David Axelrod, a senior adviser to  Obama, said this about Romney on a campaign conference call with reporters the day after the debate:

“When he was asked what to do with our deficit, his one big idea was to fire Big Bird.” (Well, no, “Obama-care” is bigger.)

Obama carried the Sesame Street fight to the campaign trail, telling supporters of Romney in Virginia last week: “His biggest example was to go after public television. For all you moms and dads out there, don’t worry, somebody is finally getting tough on Big Bird… Governor Romney is going to let Wall Street run wild again, but he’s going to bring down the hammer on Sesame Street.

Tim Kaine, the former governor of Virginia and Democratic National Committee chairman running for Senate, introduced Obama at the college campus in Fairfax, Virginia: “We’re not going to cut the deficit by giving tax breaks to Exxon-Mobil and firing Big Bird, folks.”

Now, for years politicians have been courting the Baby Boom generation. This, finally, looked like a ripe opening for appealing to the Big Bird generation.

At one point, the crowd at George Mason University was chanting “P-B-S.”

On another campus last week, in another state Obama is fighting for this year, Obama also courted the Big-Birders.

“I just want to make sure I got this straight,” the president said of Romney at the University of Wisconsin in Madison. “He’ll get rid of regulations on Wall Street, but he’s going to crack down on Sesame Street…Thank goodness somebody is finally cracking down on Big Bird. Who knew that he was responsible for all these deficits?… Elmo has got to watch out.

Carrying the cause into another week, the Obama campaign last night announced a new 30-second TV spot with a cable play planned for the comedy-show zone.

The Obama campaign ad opens with Bernie Madoff and Ken Lay, “criminals… gluttons of greed.” And who is the “evil genius towering over them?” the ad asks. “One man has the guts to say so:” Romney, repeating the name Big Bird, Big Bird. Then comes the Sesame Street icon: “Big, yellow, a menace to our economy.”

Romney knows — the cartoonish ad says — “it’s not Wall Street you have to worry about. It’s Sesame Street.”

At a fundraising concert in San Francisco last night, Obama was still having fun with the Sesame Street cast, saying: “Elmo has been seen in a white Suburban.” The audience roared at the allusion to O.J. Simpson’s televised slow-speed police chase in what was actually a white Bronco.

And again today, in Columbus, Ohio: “Elmo’s making a run for the border,” Obama told his campus crowd, “and Elmo’s hiding in the trash can.”

Twitter lighted up over it all (what does a bird say?).

The trap was opened.

The Romney campaign today accused Obama of missing the big economic picture.

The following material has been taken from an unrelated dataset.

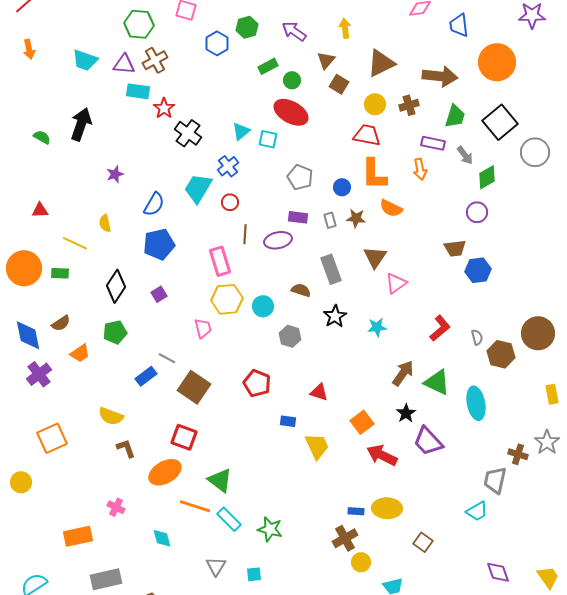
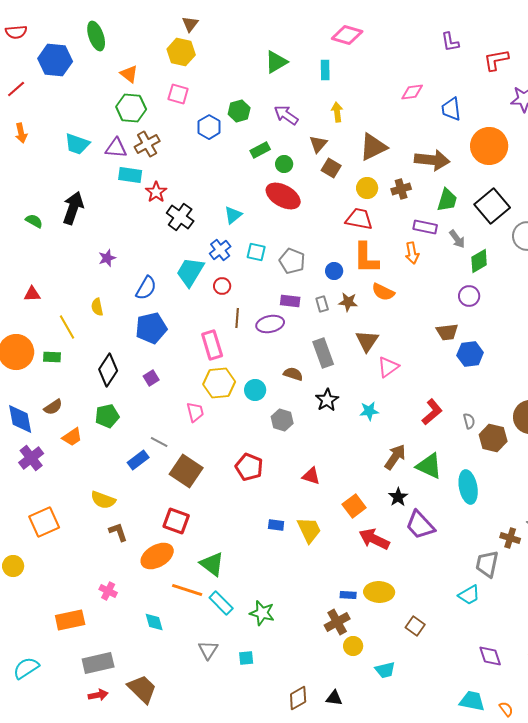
cyan square: (268, 139) -> (256, 252), moved
yellow line: (75, 243) -> (67, 327), turned 35
blue rectangle: (288, 421) -> (276, 525), moved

“I just find it troubling that the president’s message, the president’s focus 28 days from Election Day is Big Bird,” Romney campaign spokesman Kevin Madden told reporters aboard Romney’s campaign plane this morning. “The governor is going to focus acutely on jobs and the economy and what we can do to create a better more prosperous future.”

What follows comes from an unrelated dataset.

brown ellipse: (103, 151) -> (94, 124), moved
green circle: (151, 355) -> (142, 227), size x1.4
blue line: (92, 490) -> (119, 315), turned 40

And the president, it turned out, was going to find no support from “the neighborhood” where Big Bird and Elmo live.

“Sesame Workshop is a nonpartisan, nonprofit organization and we do not endorse candidates or participate in political campaigns,” the workshop said in a statement issued “from the neighborhood” at its Web site today. “We have approved no campaign ads, and as is our general practice, have requested that the ad be taken down.”

All the ready and free publicity surrounding the feathery creature from Muppet Central casting makes for a good laugh, while serving to remind people about a debate that was no joke for the president’s ratings. Since the Denver debate, Romney has gained in opinion polling, his favorable ratings growing in ABC News’ survey as well as Pew’s, and Obama has slipped.

With the first report of likely voters surveyed by Gallup today, a survey that ran Oct. 2-8, Romney took a two-point lead over Obama among those most likely to vote. For Romney, Pew, Gallup and ABC alike have registered a bona-fide debate bump.

And the president has kept reminding people of it.